There were 570 year-to-date property transactions through October, down 43.73% from the 1,013 transactions recorded during the same period last year, the report showed.




The majority of the dollar volume in property sales came in Aspen, which generated $2.16 billion for the first 10 months of the year. Residential prices in Aspen— that includes single-family homes, condos, duplexes, multiplexes, etc. — averaged $9.51 million. The median price was $5.9 million and the average price per square foot was $2,885.

Countywide, residential transactions totaled $2.42 billion from January through October. The average residential sales price was $6.14 million, the median price was $2.8 million, and $2,080 was the average cost per square foot.

Single-family home sales in Pitkin County accounted for $1.67 billion the first 10 months of 2022. That was spread out over 135 transactions, equating to an average closing price of $12.33 million, according to the report.

In Aspen, the average single-family home price was $19.8 million year to date. The median home price during that period was $12.69 million.

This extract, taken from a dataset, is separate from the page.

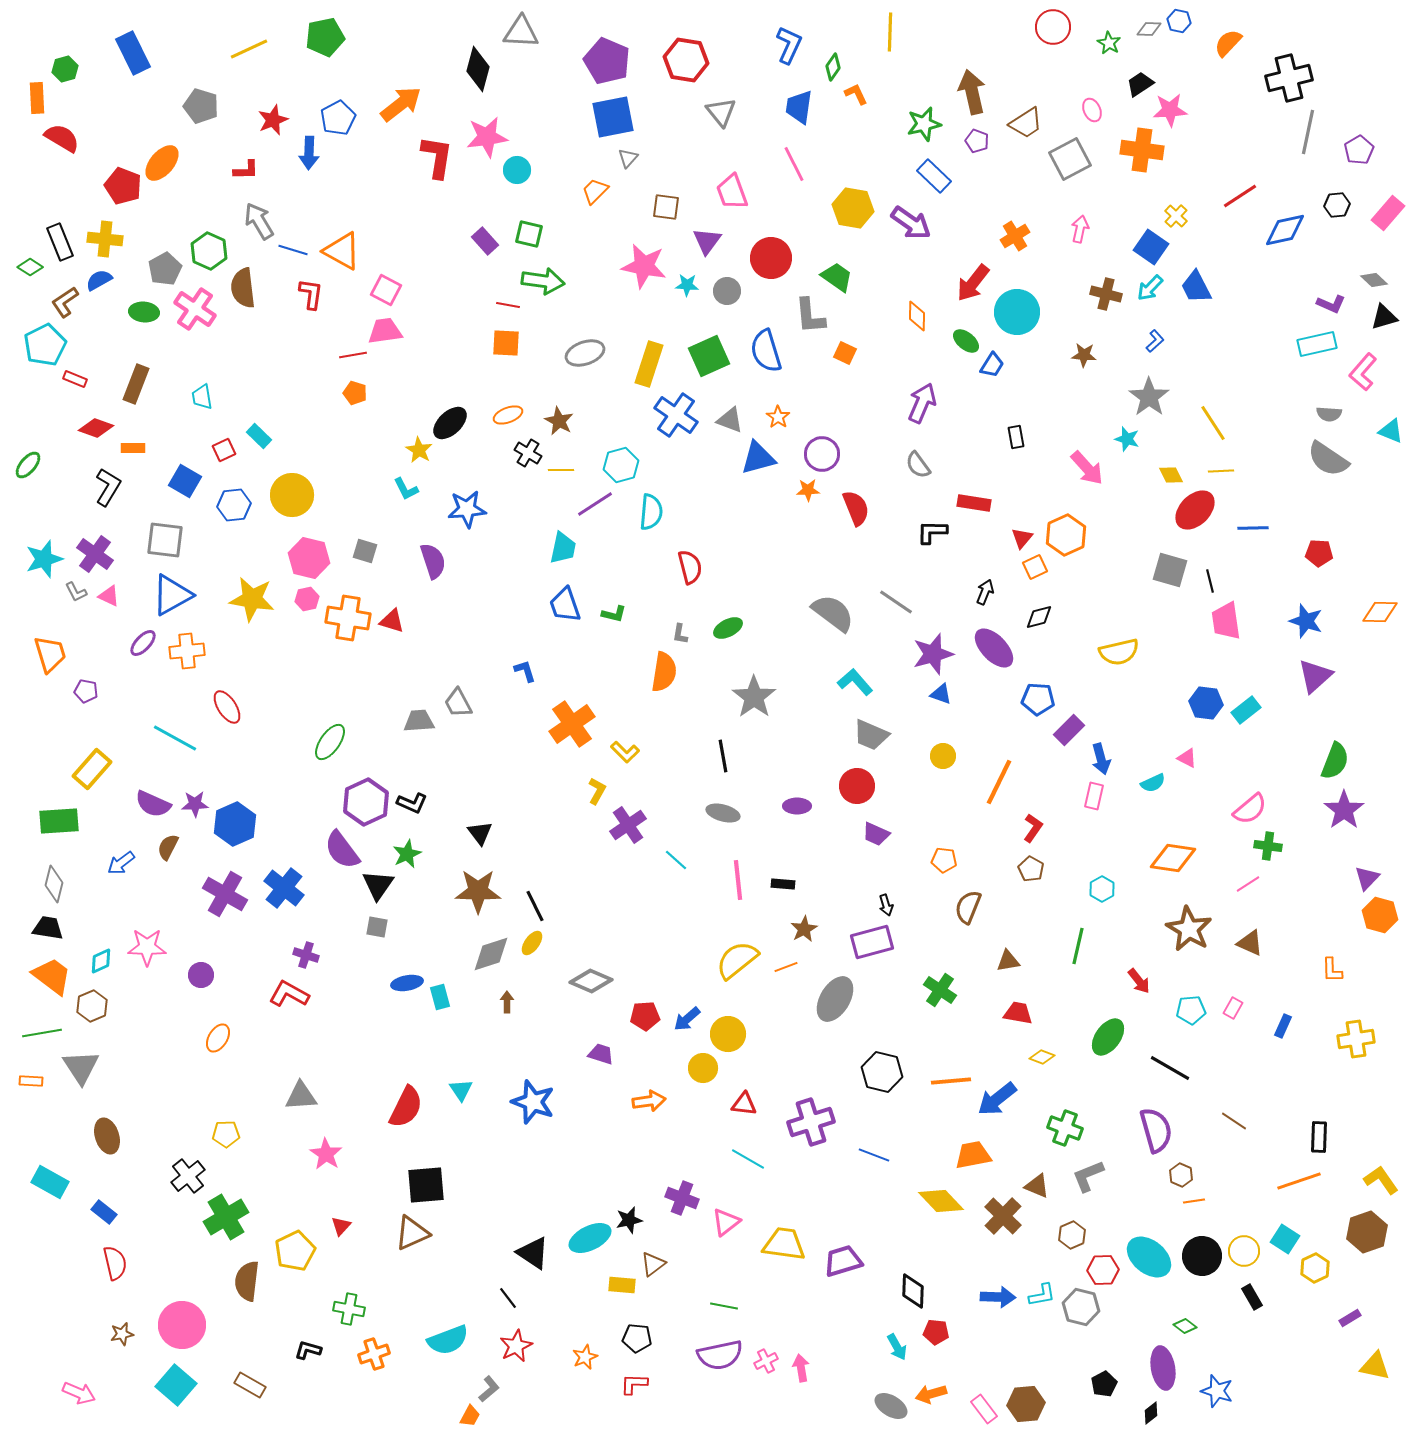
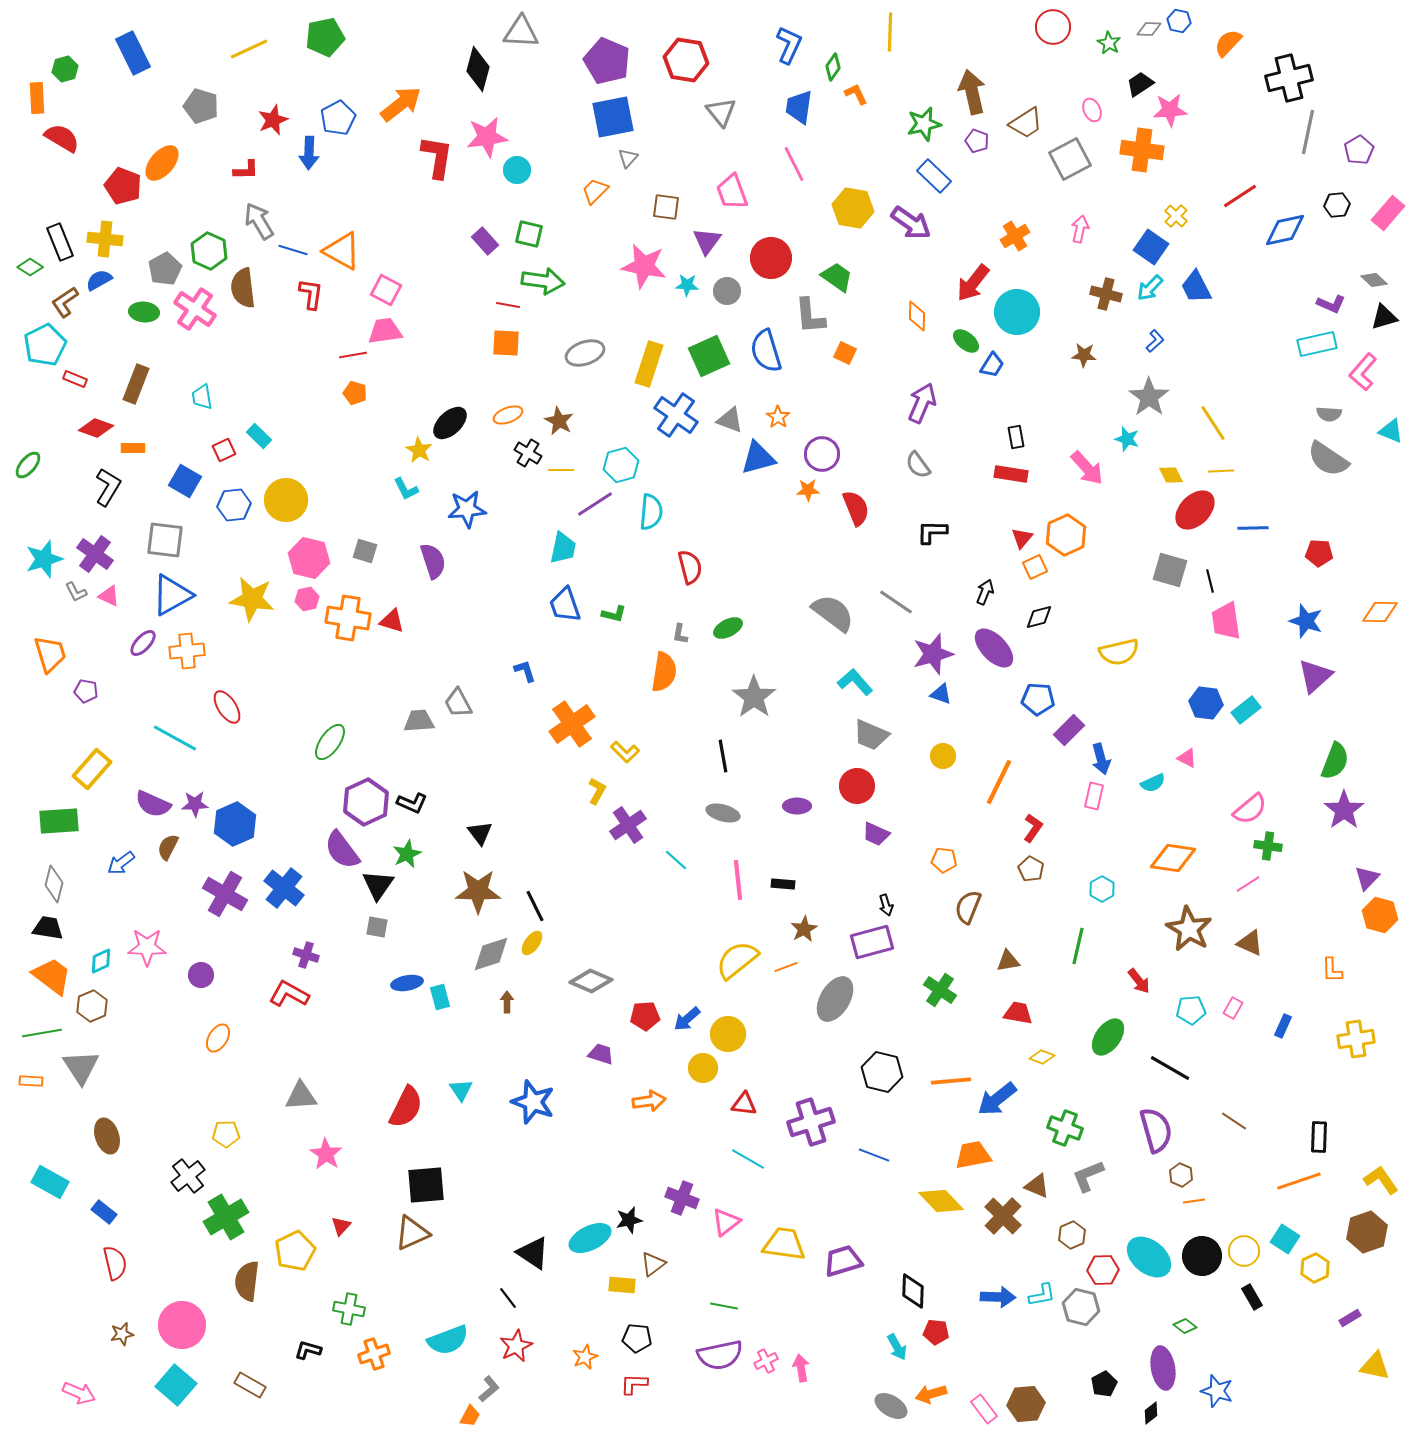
yellow circle at (292, 495): moved 6 px left, 5 px down
red rectangle at (974, 503): moved 37 px right, 29 px up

This chart comparison of the first 10 months of 2021 and 2022 covers eight residential zones in Pitkin County analyzed by Land Title Guarantee. | Courtesy of Land Title Guarantee
Realestate-atd-112122

There were 75 new residential listings through the first three quarters of this year, and with “demand outweighing supply, this has pushed up the price of turnkey, luxury properties,” according to the Douglas Elliman | Knight Frank Ski Report for 2023, which was released last week.

“The slowdown is also a reflection that the market is re-adjusting, having experienced strong sales volumes during the pandemic, inevitably meaning year-on-year sales comparisons will be down,” the report said.

Residential property in Snowmass is where upvalley homebuyers can find lower prices, noted Jason Mansfield, an associate at Knight Frank, in the report.

“Appetite from domestic U.S. buyers has strengthened throughout 2022,” he said. “However, the lack of stock and price rises in Aspen has boosted interest in neighboring destinations, including Snowmass. Here, over 59% of properties sold in the first 10 months of 2022 were below US$4 million. This provides buyers with a value option.”